Wednesday, August 15, 2012

Day 17

I left the boutique yesterday to grab my laptop from home (there I go again -- but "home" is a relative term, isn't it?  The place my father lives is "home" relative to my workplace) and ended up just staying in bed eating ramen and watching television.  I webcammed with Rachel for hours, most of the time not saying much, just laughing or looking at other things on our respective laptop screens but comforted/discomfited by each other's virtual presence.  At the end of the day I hadn't done anything but advance to Season 2 of Avatar and make Rachel cry, the reason for which she won't tell me.  I skipped out on: work, the gym, a productive day.  When my dad's girlfriend came home I was too ashamed come out of my room to say hi or to even look at her.

And just now, sitting in my dad's office with him like I'm supposed to on days I'm not working at the boutique, we had a "serious" conversation.  He assured me that he's prepared to do anything to make me happier and/or a better person and/or independent, including cutting me off financially so I'll be forced to stand on my own legs.  He also told me that he has to make good on his promise to deduct ten dollars from my non-existent allowance for each word I uttered during an argument we had on our way to LA, or I would respect his word even less than I do now.  So now I'm short $160.

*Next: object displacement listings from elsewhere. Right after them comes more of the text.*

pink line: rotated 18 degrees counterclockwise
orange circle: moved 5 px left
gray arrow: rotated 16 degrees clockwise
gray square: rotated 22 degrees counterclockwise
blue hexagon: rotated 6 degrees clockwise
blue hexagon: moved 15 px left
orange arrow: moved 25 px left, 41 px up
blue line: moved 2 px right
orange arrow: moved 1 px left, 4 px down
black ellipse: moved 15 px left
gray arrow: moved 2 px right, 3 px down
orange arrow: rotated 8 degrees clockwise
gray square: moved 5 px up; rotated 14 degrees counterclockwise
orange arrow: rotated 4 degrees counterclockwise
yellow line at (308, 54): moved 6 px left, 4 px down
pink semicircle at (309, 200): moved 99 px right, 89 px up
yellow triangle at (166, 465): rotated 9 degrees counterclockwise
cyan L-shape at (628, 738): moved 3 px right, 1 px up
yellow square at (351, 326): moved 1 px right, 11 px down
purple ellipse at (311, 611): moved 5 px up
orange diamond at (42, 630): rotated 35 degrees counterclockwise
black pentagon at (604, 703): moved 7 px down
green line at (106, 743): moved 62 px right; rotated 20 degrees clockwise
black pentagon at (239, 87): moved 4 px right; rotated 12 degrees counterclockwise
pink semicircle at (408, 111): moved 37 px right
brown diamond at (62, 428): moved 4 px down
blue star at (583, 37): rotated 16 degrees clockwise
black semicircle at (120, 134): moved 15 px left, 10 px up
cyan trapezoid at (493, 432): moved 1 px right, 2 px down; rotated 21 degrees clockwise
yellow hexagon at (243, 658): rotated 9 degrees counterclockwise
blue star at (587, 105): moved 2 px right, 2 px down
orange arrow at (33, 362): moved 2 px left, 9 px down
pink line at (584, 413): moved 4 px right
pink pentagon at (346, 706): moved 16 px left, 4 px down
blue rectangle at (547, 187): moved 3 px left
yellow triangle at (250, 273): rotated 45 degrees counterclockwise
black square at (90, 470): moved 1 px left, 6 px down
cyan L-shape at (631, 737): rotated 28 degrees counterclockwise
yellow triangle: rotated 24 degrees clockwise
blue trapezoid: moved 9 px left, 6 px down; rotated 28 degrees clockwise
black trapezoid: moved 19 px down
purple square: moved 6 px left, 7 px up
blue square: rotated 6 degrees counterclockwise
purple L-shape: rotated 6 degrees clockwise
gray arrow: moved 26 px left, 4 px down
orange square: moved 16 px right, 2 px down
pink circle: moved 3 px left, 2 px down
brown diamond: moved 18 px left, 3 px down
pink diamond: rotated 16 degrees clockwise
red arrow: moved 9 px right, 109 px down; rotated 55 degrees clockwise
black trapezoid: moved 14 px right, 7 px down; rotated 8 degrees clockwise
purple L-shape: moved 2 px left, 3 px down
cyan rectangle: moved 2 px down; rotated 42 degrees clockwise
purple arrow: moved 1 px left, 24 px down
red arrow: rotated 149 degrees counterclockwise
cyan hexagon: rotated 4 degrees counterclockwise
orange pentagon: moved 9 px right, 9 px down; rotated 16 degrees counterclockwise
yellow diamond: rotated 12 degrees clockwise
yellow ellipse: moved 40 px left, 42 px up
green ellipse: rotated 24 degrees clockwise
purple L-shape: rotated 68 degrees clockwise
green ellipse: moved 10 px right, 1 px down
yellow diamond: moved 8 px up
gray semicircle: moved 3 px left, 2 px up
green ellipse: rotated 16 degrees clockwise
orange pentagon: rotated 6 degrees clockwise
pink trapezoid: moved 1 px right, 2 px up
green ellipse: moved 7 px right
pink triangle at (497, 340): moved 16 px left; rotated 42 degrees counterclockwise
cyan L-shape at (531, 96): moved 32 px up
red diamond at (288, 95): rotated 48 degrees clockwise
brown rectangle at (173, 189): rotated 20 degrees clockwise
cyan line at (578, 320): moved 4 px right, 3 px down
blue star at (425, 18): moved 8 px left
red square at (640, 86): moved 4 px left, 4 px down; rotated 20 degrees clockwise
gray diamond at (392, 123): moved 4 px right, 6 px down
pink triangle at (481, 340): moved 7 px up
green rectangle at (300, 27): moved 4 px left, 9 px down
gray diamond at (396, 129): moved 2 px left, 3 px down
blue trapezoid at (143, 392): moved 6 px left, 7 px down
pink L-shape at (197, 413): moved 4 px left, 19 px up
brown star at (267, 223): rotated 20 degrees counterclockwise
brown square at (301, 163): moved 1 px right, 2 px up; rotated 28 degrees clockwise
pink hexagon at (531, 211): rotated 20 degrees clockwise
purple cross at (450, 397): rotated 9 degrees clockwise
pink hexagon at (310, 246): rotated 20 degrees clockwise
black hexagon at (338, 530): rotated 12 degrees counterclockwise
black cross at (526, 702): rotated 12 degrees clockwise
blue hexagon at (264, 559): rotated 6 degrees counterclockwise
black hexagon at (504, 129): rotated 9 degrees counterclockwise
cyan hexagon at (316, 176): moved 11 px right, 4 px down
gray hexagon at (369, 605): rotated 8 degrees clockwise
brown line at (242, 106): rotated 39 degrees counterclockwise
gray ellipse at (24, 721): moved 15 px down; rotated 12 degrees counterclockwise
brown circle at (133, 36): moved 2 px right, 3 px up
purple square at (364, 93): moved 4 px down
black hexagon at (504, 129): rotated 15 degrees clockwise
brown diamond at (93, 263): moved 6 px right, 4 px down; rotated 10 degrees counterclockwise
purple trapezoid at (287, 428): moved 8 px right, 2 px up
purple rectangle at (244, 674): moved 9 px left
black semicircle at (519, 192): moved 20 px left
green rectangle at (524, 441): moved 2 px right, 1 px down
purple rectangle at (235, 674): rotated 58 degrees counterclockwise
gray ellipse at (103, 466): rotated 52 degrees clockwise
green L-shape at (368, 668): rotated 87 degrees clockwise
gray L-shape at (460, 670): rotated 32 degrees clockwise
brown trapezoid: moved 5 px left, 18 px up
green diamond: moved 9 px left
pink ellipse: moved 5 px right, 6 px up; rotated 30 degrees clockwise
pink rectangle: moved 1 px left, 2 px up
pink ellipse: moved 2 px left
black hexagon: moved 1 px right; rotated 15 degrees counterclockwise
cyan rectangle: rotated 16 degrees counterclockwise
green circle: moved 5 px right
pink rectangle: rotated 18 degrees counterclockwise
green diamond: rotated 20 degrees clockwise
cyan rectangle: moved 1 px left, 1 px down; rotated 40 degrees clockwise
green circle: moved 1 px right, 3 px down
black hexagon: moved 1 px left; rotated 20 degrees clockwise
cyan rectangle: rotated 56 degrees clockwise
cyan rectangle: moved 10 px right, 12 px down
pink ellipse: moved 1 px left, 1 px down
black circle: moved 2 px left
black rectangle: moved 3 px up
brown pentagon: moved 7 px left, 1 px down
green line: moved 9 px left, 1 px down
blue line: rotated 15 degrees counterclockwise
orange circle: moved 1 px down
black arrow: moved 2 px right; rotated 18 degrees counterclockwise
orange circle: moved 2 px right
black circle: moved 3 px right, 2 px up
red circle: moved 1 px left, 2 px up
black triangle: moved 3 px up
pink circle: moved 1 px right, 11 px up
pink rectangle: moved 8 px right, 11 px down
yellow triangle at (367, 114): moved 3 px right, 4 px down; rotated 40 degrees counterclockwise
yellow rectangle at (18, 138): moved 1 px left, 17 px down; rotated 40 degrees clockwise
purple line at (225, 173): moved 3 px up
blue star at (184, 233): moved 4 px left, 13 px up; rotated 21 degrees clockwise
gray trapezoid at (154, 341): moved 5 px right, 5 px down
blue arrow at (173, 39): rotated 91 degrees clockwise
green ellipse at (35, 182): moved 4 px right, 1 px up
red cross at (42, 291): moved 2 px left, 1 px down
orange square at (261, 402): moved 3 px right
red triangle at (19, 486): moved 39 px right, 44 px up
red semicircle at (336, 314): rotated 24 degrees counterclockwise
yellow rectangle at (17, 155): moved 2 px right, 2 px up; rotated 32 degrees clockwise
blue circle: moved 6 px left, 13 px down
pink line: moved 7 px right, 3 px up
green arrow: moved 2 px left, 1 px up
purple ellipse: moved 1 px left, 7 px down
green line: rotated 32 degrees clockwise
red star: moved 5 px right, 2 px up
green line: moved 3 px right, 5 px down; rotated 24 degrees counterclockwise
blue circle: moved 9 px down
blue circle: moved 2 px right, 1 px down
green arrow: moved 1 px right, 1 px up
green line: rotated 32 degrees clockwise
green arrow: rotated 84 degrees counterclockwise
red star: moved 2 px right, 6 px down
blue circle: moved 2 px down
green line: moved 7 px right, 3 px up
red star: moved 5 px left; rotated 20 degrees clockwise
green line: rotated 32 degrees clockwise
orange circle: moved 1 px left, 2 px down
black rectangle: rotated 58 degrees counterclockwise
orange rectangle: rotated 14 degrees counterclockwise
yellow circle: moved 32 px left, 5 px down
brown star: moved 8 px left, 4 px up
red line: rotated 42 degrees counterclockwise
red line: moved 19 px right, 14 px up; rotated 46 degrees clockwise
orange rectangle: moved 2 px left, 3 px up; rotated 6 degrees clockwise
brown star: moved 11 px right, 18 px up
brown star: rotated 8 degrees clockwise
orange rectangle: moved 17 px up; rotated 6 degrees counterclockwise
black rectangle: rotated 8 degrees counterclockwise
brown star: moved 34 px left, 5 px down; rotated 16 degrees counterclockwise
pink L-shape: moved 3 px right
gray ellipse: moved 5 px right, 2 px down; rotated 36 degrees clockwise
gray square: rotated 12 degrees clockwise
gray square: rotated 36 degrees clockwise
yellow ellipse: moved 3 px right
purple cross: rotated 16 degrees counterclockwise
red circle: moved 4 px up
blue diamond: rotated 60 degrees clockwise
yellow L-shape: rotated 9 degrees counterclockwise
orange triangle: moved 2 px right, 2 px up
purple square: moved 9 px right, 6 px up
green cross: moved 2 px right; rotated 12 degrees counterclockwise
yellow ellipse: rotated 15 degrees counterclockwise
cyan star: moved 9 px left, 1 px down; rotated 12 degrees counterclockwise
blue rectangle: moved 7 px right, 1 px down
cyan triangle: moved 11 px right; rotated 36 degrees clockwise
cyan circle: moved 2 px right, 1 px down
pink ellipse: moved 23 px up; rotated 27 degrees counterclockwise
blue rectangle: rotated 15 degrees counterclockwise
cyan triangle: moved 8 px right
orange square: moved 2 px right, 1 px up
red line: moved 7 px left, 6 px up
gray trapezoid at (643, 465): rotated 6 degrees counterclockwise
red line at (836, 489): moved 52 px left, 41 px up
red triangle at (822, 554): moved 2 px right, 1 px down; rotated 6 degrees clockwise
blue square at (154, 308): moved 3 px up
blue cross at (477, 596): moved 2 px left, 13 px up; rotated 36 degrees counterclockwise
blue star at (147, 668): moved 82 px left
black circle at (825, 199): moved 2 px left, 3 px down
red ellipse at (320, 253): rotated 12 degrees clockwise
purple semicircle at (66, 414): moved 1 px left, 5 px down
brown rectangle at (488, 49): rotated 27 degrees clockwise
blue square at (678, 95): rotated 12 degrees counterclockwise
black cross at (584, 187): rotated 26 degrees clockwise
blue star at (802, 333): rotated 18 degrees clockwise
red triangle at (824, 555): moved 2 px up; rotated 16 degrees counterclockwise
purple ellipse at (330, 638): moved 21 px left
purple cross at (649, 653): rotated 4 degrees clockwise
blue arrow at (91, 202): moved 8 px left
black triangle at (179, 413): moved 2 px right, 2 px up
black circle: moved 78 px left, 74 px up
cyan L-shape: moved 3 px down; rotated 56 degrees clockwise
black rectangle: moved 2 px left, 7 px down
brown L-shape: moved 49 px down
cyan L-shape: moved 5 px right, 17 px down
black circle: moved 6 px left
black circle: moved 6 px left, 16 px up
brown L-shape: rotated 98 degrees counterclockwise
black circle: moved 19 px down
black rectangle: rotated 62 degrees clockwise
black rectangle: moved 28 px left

Also, my mom responded to my text with this: "You will never know how much it hurt me.  I hope you never experience that pain in your lifetime."

At which point does it become okay to just throw in the towel?  Not literally; I don't think I'm ready to die any more.  But I am tired of trying, trying, trying.  Or pretending to try.  I am tired of pretending.  I just want to read poetry I don't and never will understand in my room and write laughable prose and watch the rest of Avatar and webcam with friends and join writing critique circles and blog and cook every so often and Facebook.  I guess I'm saying I want to be retired.

In truth, I've given up more than once (more than twice, more than three times) so far in my life.  I've stayed unshowered and pale-skinned from not enough sun for months at a time.  I've emptied my head of everything but the now, now, now for long enough to bury everything.  I have dropped out of school, I have left churches, I have burned bridges, I have estranged friends and family, I have lost jobs and internships, I have given up on stories and poems, I have lost opportunities, I have quit seeing therapists, I have lost the faith of the people who love me.  I don't know why I still think it's a viable choice to just quit.